Also - we ask new members to read C. M. Hokes book --- she wrote her book long before electronic were a source of PM recovery & refining - BUT - the book WILL give a good/basic understanding of PM recovery/refining/processing --- therefore it is recommended new members read it --- you will find a copy of it as a free down load in the signature line at the bottom of all of FrugalRefiners post

Now on to answering your questions (option 1 & option 2)

The link Goran provided shows why we don't just throw whole CBs (Circuit Boards) &/or just any "components" (like pins still in there plastic sockets) striped from CBs into acid

You asked


> And I was planning on grinding the entire thing into the finest powder I could and then use aqua regia



This would be a "leaching" process - but ---------

That will create even more problems then the link Goran provided - one being as Nick pointed out being tin (from solder) --- tin - if not removed first can/will rob you of gold - at least some gold

Also - as pointed out by Goran - some plastics will cause problems - if those plastics are ground to a fine powder the problem is made even greater because all the fine particles of these plastics degrade into LOTs of tiny sponges that soak up your solution - robbing you of the metals you have dissolved in your acid --- in other words by grinding the plastic into powder you have "increased" the surface area of the plastic (sponge) thereby giving it more ability to soak up solution & rob you 

To ad to this problem of plastics that are degraded by acid - grinding the CBs (Circuit Boards) to a fine powder them selves - will cause the same problem of becoming a sponge that robs you of value --- the glass in the fiberglass of the CB will be pulverized into small hairy fibers that are going to soak up your solution of dissolved metals --- when you go to filter the solution out of this mess it is going to cause your filter to become plugged "very quickly" - even if you are using a vacuum to assist your filtering - that will make it next to impossible (if not impossible) to "wash" all of the solution out of the "mess" - thereby again robbing you of values that are dissolved in the solution

And finally - not only do you have to dissolve the PMs - but you also have to dissolve ALL the base metals --- that means you need to use more acid to do the job - MUCH more acid - that in turn means you create MUCH more waste --- this waste can not just be dumped down the drain - it needs to be treated to make it safe for disposal &/or sent out for disposal 

That means your cost goes up significantly both in the amount of chemicals you need to use to do the leaching & as well the cost in dealing with the waste --- ad that to the high potential of values lost by trying to do it this way & you will find that your cost is going to be greater then what you get out of it 

Now lets look at your option 2 --- This would be a "smelting" process 

I said this is more doable (but not really the place for a beginner to start out) & goldsilverpro said - "The 2nd is a very bad idea if your goal is to make money from this."

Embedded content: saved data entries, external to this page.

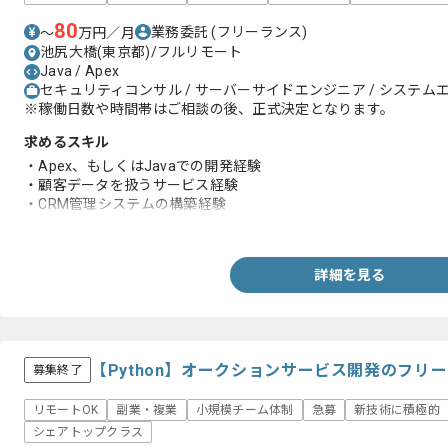
80
業務委託
(フリーランス)
〜
万円／月
池尻大橋(東京都)/フルリモート
Java / Apex
セキュリティコンサル / サーバーサイドエンジニア / システムエ
※稼働日数や時間帯はご相談の後、正式決定となります。
求めるスキル
・Apex、もしくはJavaでの開発経験
・顧客データを扱うサービス経験
・CRM管理システムの構築経験
・SalesCloudでの導入、刷新経験
詳細を見る
【Python】オークションサービス開発のフリ
募集終了
リモートOK
副業・複業
小規模チーム体制
急募
新技術に積極的
シェアトップクラス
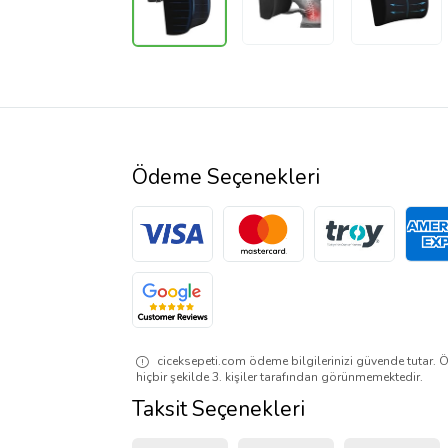
Ödeme Seçenekleri
ciceksepeti.com ödeme bilgilerinizi güvende tutar. Ö
hiçbir şekilde 3. kişiler tarafından görünmemektedir.
Taksit Seçenekleri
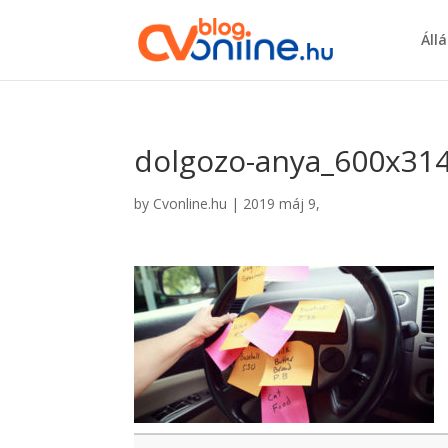
Áll
dolgozo-anya_600x31
by
Cvonline.hu
|
2019 máj 9,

Both those comments are right --- the fact is - that Smelting is the way the "big boys" do it - the big boys being the big companies that process CBs by the semi truck load(s) --- these BIG companies are able to use smelting & do so at a profit because of the "huge" volume they are handling

The small hobby refiner can also do it & make a profit with the smelting process - BUT - it is most certainly not the place for the beginner to start with - there are easier &/or quicker ways for the beginner to start with in order to see results &/or profit - so goldsilverpro is right in his statement as well

Just as starting point to explain why smelting is not the place for the beginner to start --- smelting is much more involved then simply grinding the boards to a fine powder & then putting the ground powder in a furnace to melt the metals (& then dissolve the metals in acid to recover the PMs)

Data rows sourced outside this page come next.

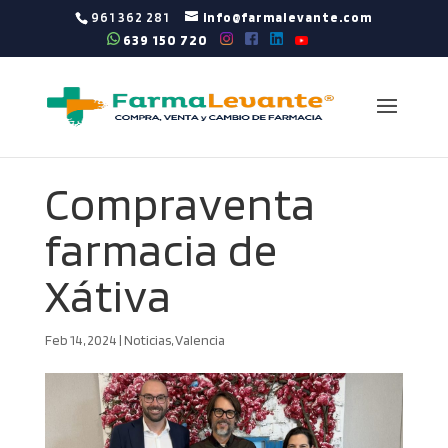
961 362 281
info@farmalevante.com
639 150 720
Compraventa
farmacia de
Xátiva
Feb 14, 2024
|
Noticias
,
Valencia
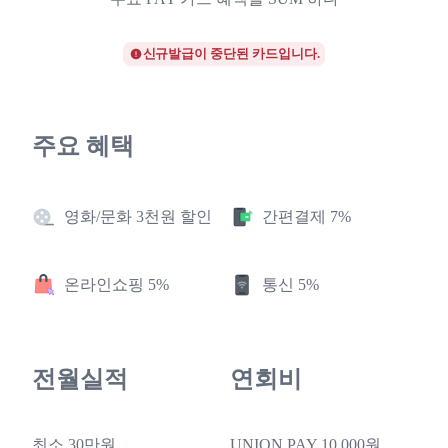
신규발급이 중단된 카드입니다.
주요 혜택
영화/문화 3천원 할인
간편결제 7%
온라인쇼핑 5%
통신 5%
전월실적
연회비
최소 30만원
UNION PAY 10,000원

Here is a link to a post that explains why (whether the CBs are whole boards or boards that have been simply ground to powder)

:arrow: http://goldrefiningforum.com/phpBB3/viewtopic.php?f=38&t=23680&hilit=smelting&start=30#p250170

After reading that post - read the whole thread --- the post I am linking you to explains why your option 2 wont work --- the rest of the thread details what is actually involved to do the smelting process

Hope this has been helpful & now that we have touched the tip of the iceberg (&/or shown why your suggested options wont work - at least not well) we can now start working on getting you headed down the right path

Oh - & you can just call me Kurt - you don't need to ad the ak to Kurt (kurtak) :mrgreen: 

Kurt


----------



## kurtak (Jan 31, 2017)

Goran 

I thought you said you were going to wait till after I posted again :lol: 

Just kidding my good friend :lol: :twisted: :lol: 

I guess I'm just to slow  :lol: 

Dioalma - here is a more direct link to the thread by Pat that Goran was trying to direct you to (the first link in the last post Goran posted) Both Pat & Tzoax threads are well worth reading

:arrow: http://goldrefiningforum.com/phpBB3/viewtopic.php?f=52&t=11827 

Kurt


----------



## g_axelsson (Jan 31, 2017)

Well, there was some new questions and I thought I knew the answer to it.  

Göran


----------



## Dioalma (Feb 5, 2017)

Thank you Kurt, Thank you everyone,

Sorry for taking so long to reaply, I wanted to reaply after I read everything but is just a lot to go thru!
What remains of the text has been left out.